A view across the barricades
Wright, N. (2022), 'A View Across the Barricades', Coaching and Life, 25 April.
The world is spinning – again – into binary polarities and turbulent chaos. It’s as if, once the unifying global scare of Covid had faded out of the headlines (at least in the wealthiest and most well-vaccinated countries), we could revert back to our traditional patterns of fighting between ourselves over national and international power, resources, control and influence. Gone are the utopian predictions in the midst of the pandemic that humanity would somehow be different now, as if Covid could have altered something deep in our collective spirit, psyche and DNA. We are still who we are.
As soon as the first Russian tanks appeared on the borders of Ukraine, we defaulted back to that strange yet familiar place where we find the solace of solidarity in the face of a threat. There are lessons from history that could help us here; not least from the near-distant Brexit experience of the UK and European Union (EU) where, paradoxically, the conduct and behaviour of the Remain lobby arguably did more to ensure the British-Exit than did that of Leave. I want to suggest there’s always a risk that we inadvertently create, strengthen or contribute to the very thing we are trying to stop.

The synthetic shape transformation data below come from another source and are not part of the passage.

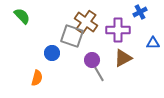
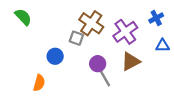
blue cross: (140, 12) -> (156, 18), moved
purple cross: (118, 30) -> (125, 32), turned -35
gray square: (72, 36) -> (76, 38), size x0.6

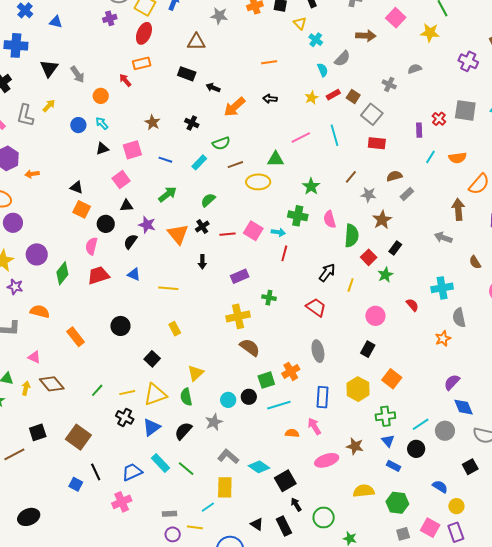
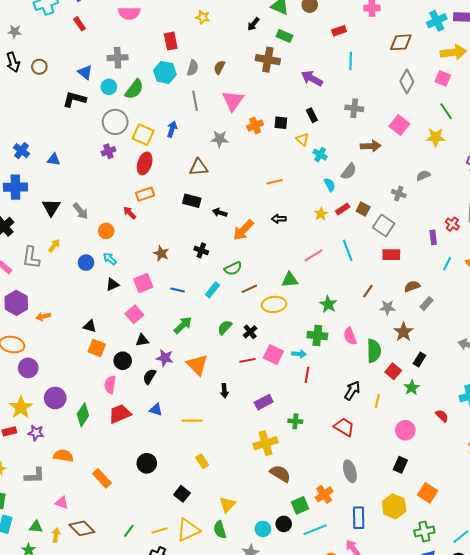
black cross: (202, 227) -> (250, 332), moved

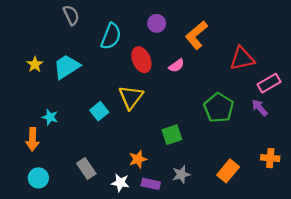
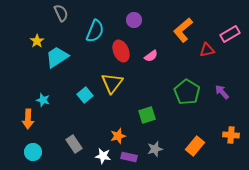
orange L-shape: (196, 35) -> (183, 30), moved
red triangle: (242, 59) -> (207, 50), size x0.7
yellow star: (35, 64) -> (37, 41), moved
pink rectangle: (269, 83) -> (230, 34), moved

I first wrote on this theme back in 2003 for the UK’s Institute of Leadership and Management’s Edge journal in an article entitled, Blue Rabbits – Intervention Paradox in Leadership. The title came from the ironic instruction: ‘Don’t think of blue rabbits’ which, almost invariably, brings images of blue rabbits to mind. It has since become a recurring focus in my coaching and organisation development (OD) practice, enabling people to develop greater critical reflexivity and, thereby, better results. ‘What’s your contribution to what you are experiencing?’ can be a powerful and searching question.
A challenge, which echoes Jesus’ teaching in Matthew 7:3-5, is that it call for a willingness to go deep in critical self-examination – and that can trigger defensive routines. It’s easier to divide the world, including our own personal and cultural experience, into black-white, good-evil, and to project outwards onto other people or circumstances. It releases us from the painful, anxious or inconvenient discomfort of accountability. Critical reflexivity can, however, enable a person or group to discern and differentiate their own contribution from that of others, e.g. ‘It’s about me, but it’s not only about me’.

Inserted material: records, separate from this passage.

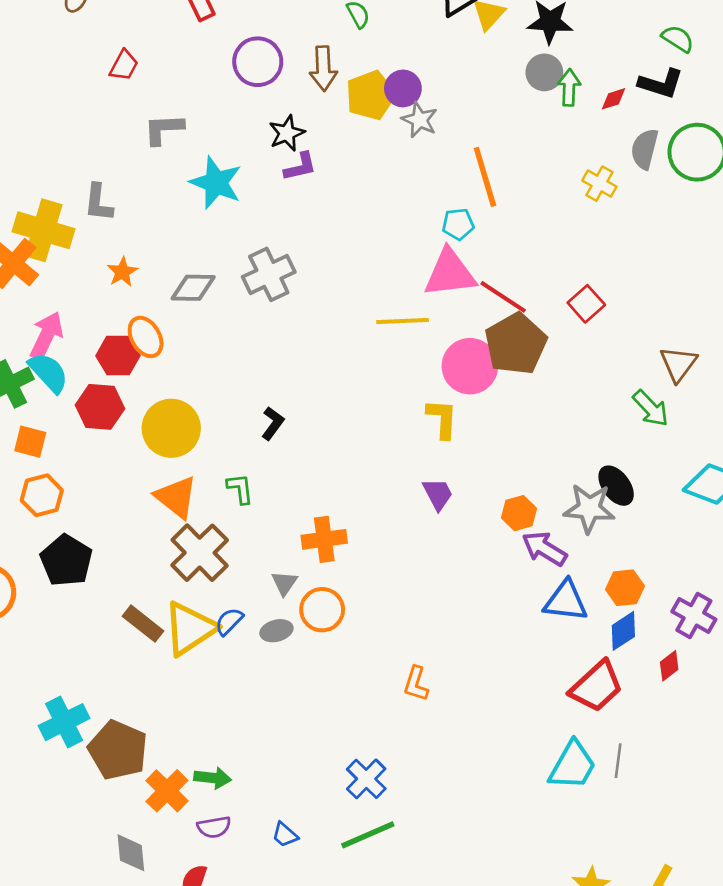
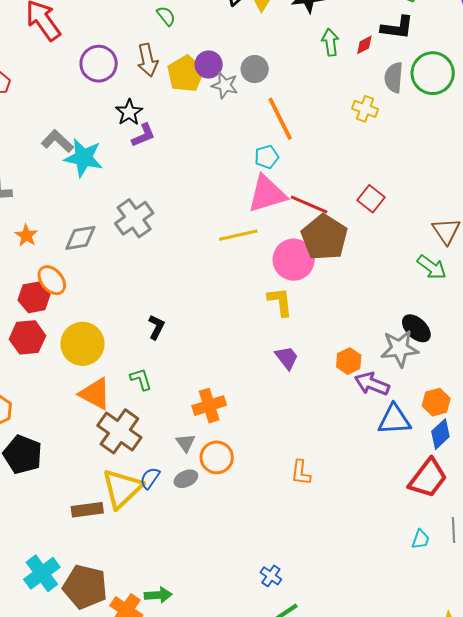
gray circle: (544, 72) -> (255, 69), moved
gray L-shape: (164, 129) -> (57, 141), moved, turned 56
brown rectangle: (143, 624) -> (87, 510), moved, turned -36
orange L-shape: (416, 684) -> (301, 473), moved
cyan trapezoid: (572, 765) -> (421, 539), size x0.5
blue cross: (366, 779) -> (271, 576), size x0.7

In my experience, it can truly transform awareness, relationships and situations. Here are some sample questions I may use with individuals and teams. I would frame them as an invitation to healthy self-exploration and discovery – prayerfully with humility, courage, challenge and support:
- What am I noticing?
- What is holding my attention, and why?
- What am I not noticing?
- What am I assuming?
- Who or what matters most to me in this?
- What am I hoping for?
- What do I fear most?
- What seems self-evident to me, and why?
- How am I feeling, and why?
- What response am I evoking in others?
- What am I avoiding?
- On what am I willing to take a stance?
- What am I willing to take responsibility for?
- What are my needs?
- What will I do if I feel threatened or defensive?
- How can we hold robust conversations that feel safe?